→ **Task description**
The data below should be copied out exactly, with its pictures omitted.

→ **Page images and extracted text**
Segment Open

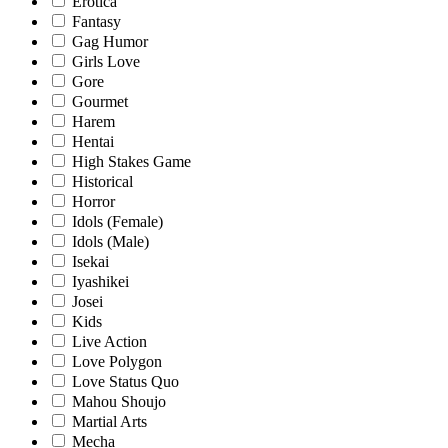
Erotica
Fantasy
Gag Humor
Girls Love
Gore
Gourmet
Harem
Hentai
High Stakes Game
Historical
Horror
Idols (Female)
Idols (Male)
Isekai
Iyashikei
Josei
Kids
Live Action
Love Polygon
Love Status Quo
Mahou Shoujo
Martial Arts
Mecha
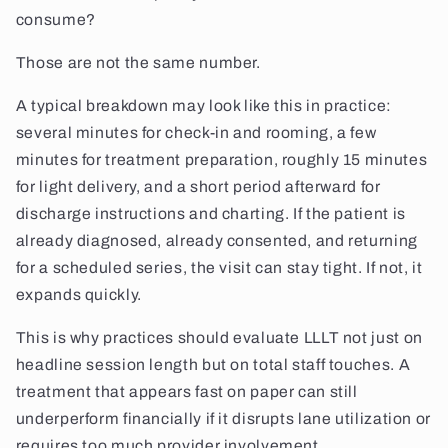
consume?
Those are not the same number.
A typical breakdown may look like this in practice:
several minutes for check-in and rooming, a few
minutes for treatment preparation, roughly 15 minutes
for light delivery, and a short period afterward for
discharge instructions and charting. If the patient is
already diagnosed, already consented, and returning
for a scheduled series, the visit can stay tight. If not, it
expands quickly.
This is why practices should evaluate LLLT not just on
headline session length but on total staff touches. A
treatment that appears fast on paper can still
underperform financially if it disrupts lane utilization or
requires too much provider involvement.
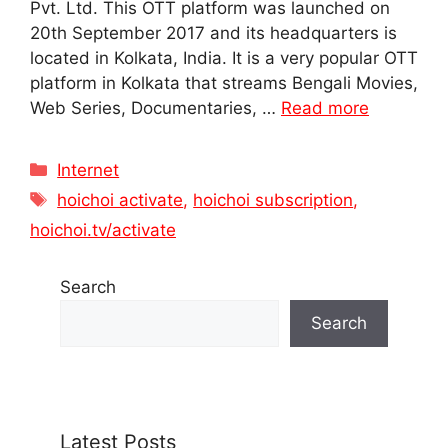
Pvt. Ltd. This OTT platform was launched on
20th September 2017 and its headquarters is
located in Kolkata, India. It is a very popular OTT
platform in Kolkata that streams Bengali Movies,
Web Series, Documentaries, …
Read more
Categories
Internet
Tags
hoichoi activate
,
hoichoi subscription
,
hoichoi.tv/activate
Search
Search
Latest Posts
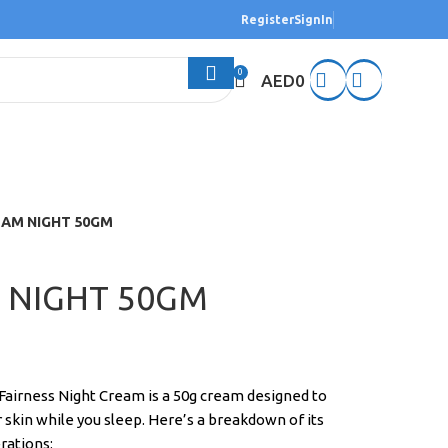
Register
SignIn
0
AED
0
EAM NIGHT 50GM
 NIGHT 50GM
Fairness Night Cream is a 50g cream designed to
r skin while you sleep. Here’s a breakdown of its
rations:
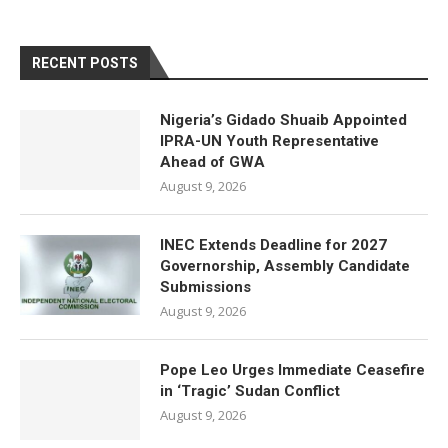
RECENT POSTS
Nigeria’s Gidado Shuaib Appointed
IPRA-UN Youth Representative
Ahead of GWA
August 9, 2026
INEC Extends Deadline for 2027
Governorship, Assembly Candidate
Submissions
August 9, 2026
Pope Leo Urges Immediate Ceasefire
in ‘Tragic’ Sudan Conflict
August 9, 2026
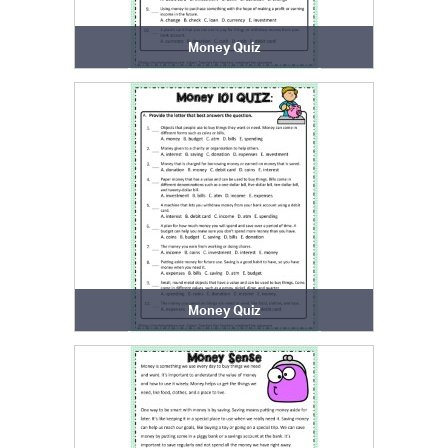
Money Quiz
Money Quiz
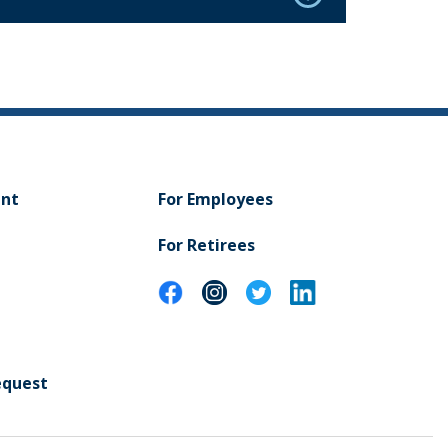
ent
For Employees
For Retirees
equest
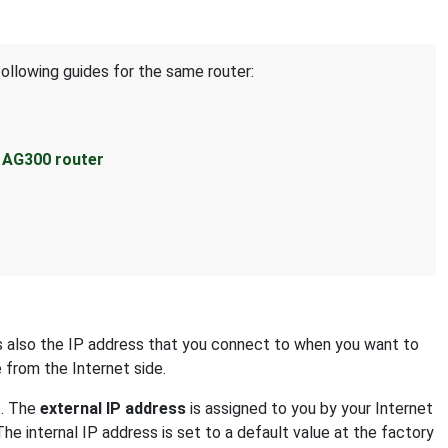
following guides for the same router:
s AG300 router
 is also the IP address that you connect to when you want to
e from the Internet side.
s. The
external IP address
is assigned to you by your Internet
The internal IP address is set to a default value at the factory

Segment Closed

→ **Response to this exercise**
Erotica
Fantasy
Gag Humor
Girls Love
Gore
Gourmet
Harem
Hentai
High Stakes Game
Historical
Horror
Idols (Female)
Idols (Male)
Isekai
Iyashikei
Josei
Kids
Live Action
Love Polygon
Love Status Quo
Mahou Shoujo
Martial Arts
Mecha
consume?
Those are not the same number.
A typical breakdown may look like this in practice:
several minutes for check-in and rooming, a few
minutes for treatment preparation, roughly 15 minutes
for light delivery, and a short period afterward for
discharge instructions and charting. If the patient is
already diagnosed, already consented, and returning
for a scheduled series, the visit can stay tight. If not, it
expands quickly.
This is why practices should evaluate LLLT not just on
headline session length but on total staff touches. A
treatment that appears fast on paper can still
underperform financially if it disrupts lane utilization or
requires too much provider involvement.
Pvt. Ltd. This OTT platform was launched on
20th September 2017 and its headquarters is
located in Kolkata, India. It is a very popular OTT
platform in Kolkata that streams Bengali Movies,
Web Series, Documentaries, …
Read more
Categories
Internet
Tags
hoichoi activate
,
hoichoi subscription
,
hoichoi.tv/activate
Search
Search
Latest Posts
Register
SignIn
0
AED
0
EAM NIGHT 50GM
 NIGHT 50GM
Fairness Night Cream is a 50g cream designed to
r skin while you sleep. Here’s a breakdown of its
rations:
RECENT POSTS
Nigeria’s Gidado Shuaib Appointed
IPRA-UN Youth Representative
Ahead of GWA
August 9, 2026
INEC Extends Deadline for 2027
Governorship, Assembly Candidate
Submissions
August 9, 2026
Pope Leo Urges Immediate Ceasefire
in ‘Tragic’ Sudan Conflict
August 9, 2026
Money Quiz
Money Quiz
ent
For Employees
For Retirees
equest
following guides for the same router:
s AG300 router
 is also the IP address that you connect to when you want to
e from the Internet side.
s. The
external IP address
is assigned to you by your Internet
The internal IP address is set to a default value at the factory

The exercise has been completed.